- **Try it**: Would it be possible to write out each entry below exactly, without the pictures?

Transcribed page contents
※ ※ ※
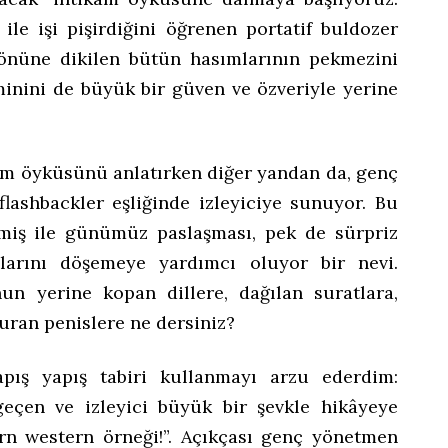
 ile işi pişirdiğini öğrenen portatif buldozer
 önüne dikilen bütün hasımlarının pekmezini
minini de büyük bir güven ve özveriyle yerine
ikam öyküsünü anlatırken diğer yandan da, genç
flashbackler eşliğinde izleyiciye sunuyor. Bu
miş ile günümüz paslaşması, pek de sürpriz
şlarını döşemeye yardımcı oluyor bir nevi.
n yerine kopan dillere, dağılan suratlara,
duran penislere ne dersiniz?
pış yapış tabiri kullanmayı arzu ederdim:
geçen ve izleyici büyük bir şevkle hikâyeye
rn western örneği!”. Açıkçası genç yönetmen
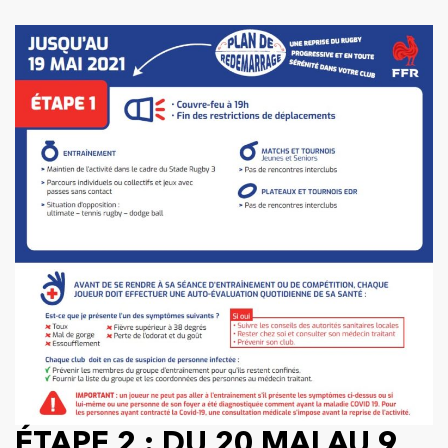
ÉTAPE 2 : DU 20 MAI AU 9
※ ※ ※
- **Answer space**:
 ile işi pişirdiğini öğrenen portatif buldozer
 önüne dikilen bütün hasımlarının pekmezini
minini de büyük bir güven ve özveriyle yerine
ikam öyküsünü anlatırken diğer yandan da, genç
flashbackler eşliğinde izleyiciye sunuyor. Bu
miş ile günümüz paslaşması, pek de sürpriz
şlarını döşemeye yardımcı oluyor bir nevi.
n yerine kopan dillere, dağılan suratlara,
duran penislere ne dersiniz?
pış yapış tabiri kullanmayı arzu ederdim:
geçen ve izleyici büyük bir şevkle hikâyeye
rn western örneği!”. Açıkçası genç yönetmen
ÉTAPE 2 : DU 20 MAI AU 9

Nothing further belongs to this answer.